Full Report
Juan F. Luis Hospital CEO Darlene A. Baptiste says no personal data was stolen in the April cyberattack that forced the hospital offline for months, causing major billing delays, financial losses, and a massive system rebuild now nearly complete. Ernice Gilbert reports: The April cyberattack that crippled the Juan F. Luis Hospital’s electronic systems cost the facility... Source
Analysis Summary
# Incident Report: Juan F. Luis Hospital System Disruption
## Executive Summary
Juan F. Luis Hospital (JFL) suffered a significant cyberattack in April 2025 that crippled its electronic systems, forcing a near five-month operational shutdown of billing and forcing a complete IT infrastructure rebuild. While the attack caused substantial financial losses—estimated at up to $800,000 weekly due to delayed cash flow—the CEO confirmed that no patient or staff sensitive data was compromised.
## Incident Details
- **Discovery Date:** On or shortly after the attack date, April 26, 2025.
- **Incident Date:** April 26, 2025
- **Affected Organization:** Juan F. Luis Hospital (JFL)
- **Sector:** Healthcare
- **Geography:** U.S. Territories (Implied: Virgin Islands)
## Timeline of Events
### Initial Access
- **Date/Time:** April 26, 2025
- **Vector:** Exploitation of an overlooked vulnerability on two local servers (described metaphorically as an unprotected "doggy door").
- **Details:** Attackers gained entry by exploiting a security gap that the existing perimeter defenses (firewalls, etc.) failed to cover.
### Lateral Movement
- **Details:** The article does not specify techniques used for internal network movement, but the impact suggests the attackers achieved significant control to disable electronic systems.

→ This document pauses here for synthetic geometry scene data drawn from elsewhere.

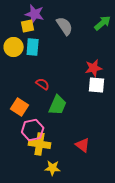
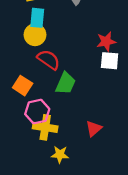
yellow circle: (14, 47) -> (35, 35), moved
red semicircle: (43, 84) -> (49, 60), size x1.5
red triangle: (83, 145) -> (94, 128), turned 42

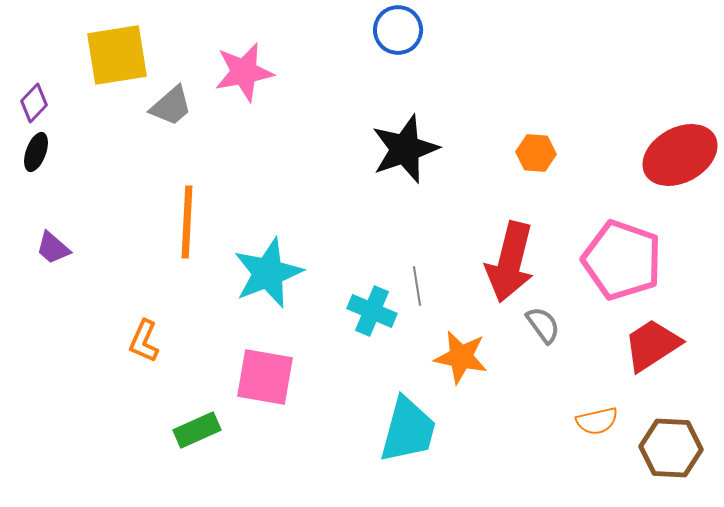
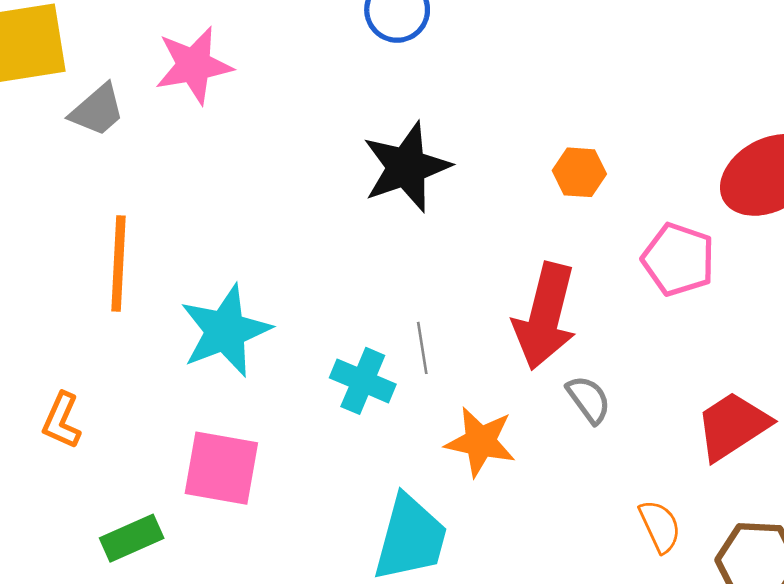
pink pentagon: (622, 260) -> (678, 259), moved, size x0.7
orange semicircle: (597, 421) -> (660, 526), turned -102

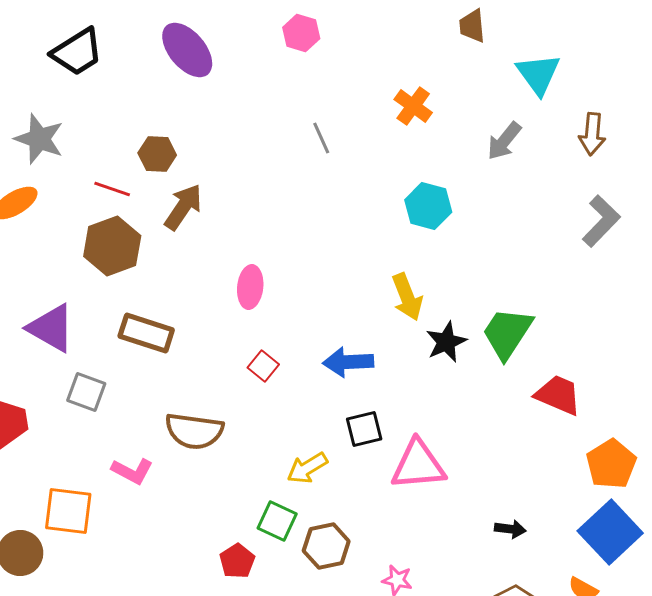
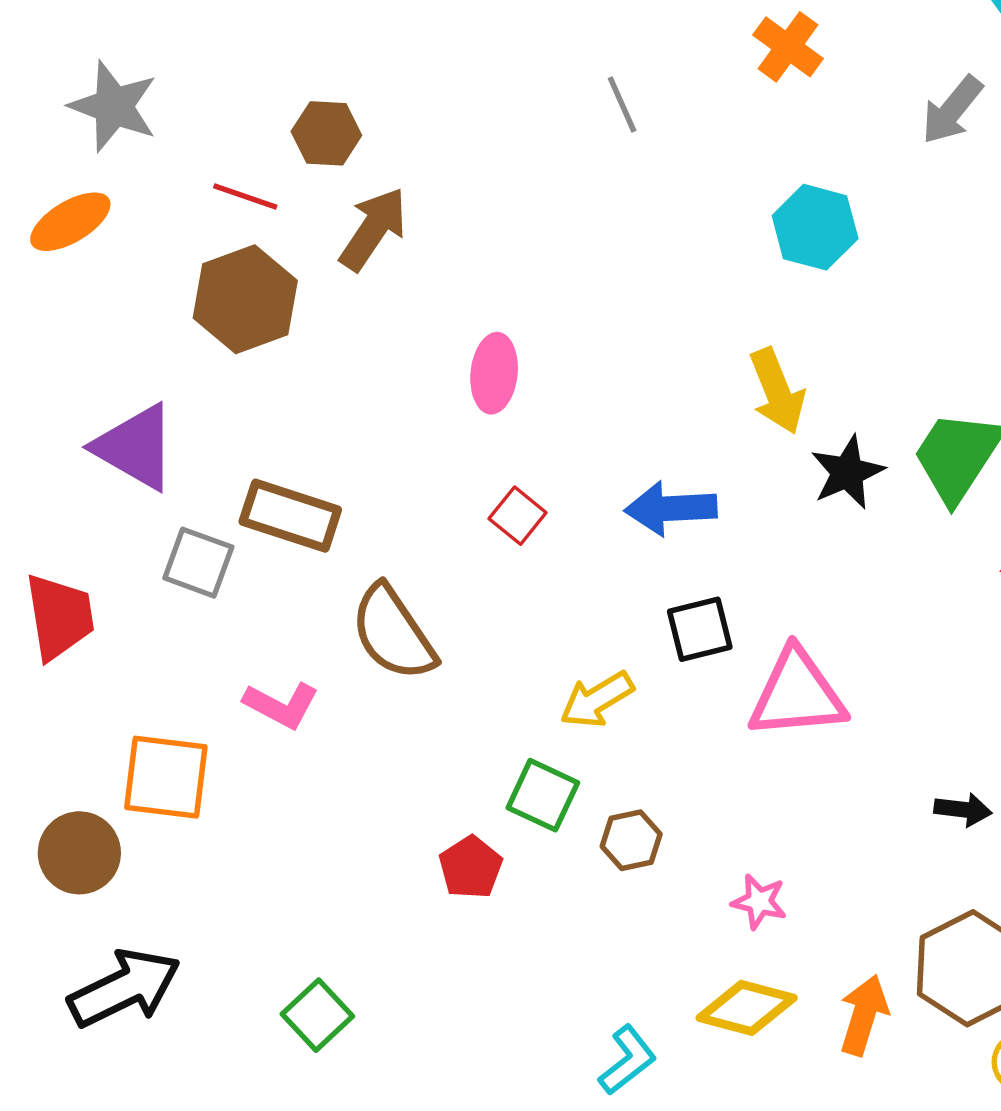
brown rectangle: (146, 333) -> (290, 516), moved
brown semicircle: (194, 431) -> (393, 633), turned 48
brown hexagon: (326, 546) -> (631, 840), size x0.7

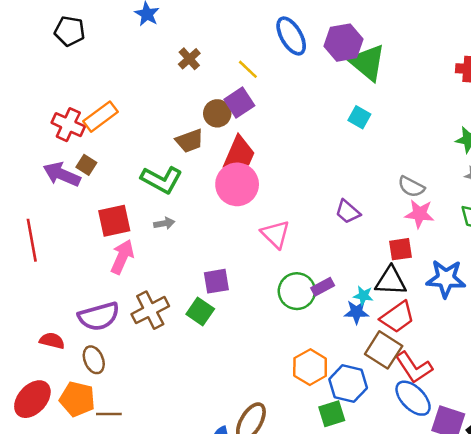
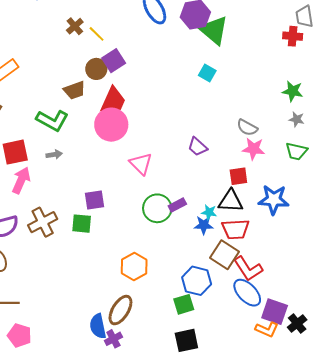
yellow line: (248, 69) -> (97, 34), moved
green square: (200, 312) -> (82, 224), turned -30
red trapezoid: (397, 317) -> (236, 229), turned 32
orange hexagon: (310, 367) -> (134, 266), moved

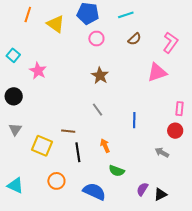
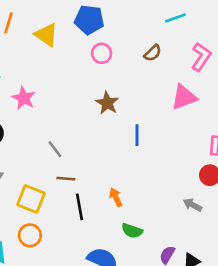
cyan line: (126, 15) -> (175, 18), moved
gray line: (97, 110) -> (55, 149), moved
blue line: (134, 120) -> (137, 135), moved
orange circle: (56, 181) -> (30, 235), moved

### Data Exfiltration/Impact
- **Details:** The primary impact was operational disruption. Electronic billing ceased immediately, forcing a reversion to manual paper billing. The system outage lasted nearly five months, causing massive cash flow delays. **Crucially, the CEO stated no patient or staff data was exfiltrated or stolen.**
### Detection & Response
- **How it was discovered:** The attack was discovered when electronic systems were rendered inoperable, forcing manual processes.
- **Response actions taken:** The hospital reverted to manual operations, began a process of submitting paper bills, and initiated a complete rebuild of its technology infrastructure, which was described as nearly complete at the time of the report (October 2025).
## Attack Methodology
- **Initial Access:** Exploitation of an "overlooked vulnerability" on two local servers.
- **Persistence:** Not explicitly detailed, but sufficient to maintain control long enough to disrupt core services for months.
- **Privilege Escalation:** Not specified.
- **Defense Evasion:** Achieved by exploiting a gap in perimeter security controls ("doggy door").
- **Credential Access:** Not specified.
- **Discovery:** Not specified.
- **Lateral Movement:** Not specified.
- **Collection:** Not specified, as the primary impact was denial of service/operational shutdown rather than data theft.
- **Exfiltration:** No evidence of data exfiltration was reported.
- **Impact:** Operational disruption, forcing months of manual workarounds and significant financial loss due to inability to electronically bill.
## Impact Assessment
- **Financial:** Estimated loss/delayed cash flow of $750,000 to $800,000 per week for nearly five months.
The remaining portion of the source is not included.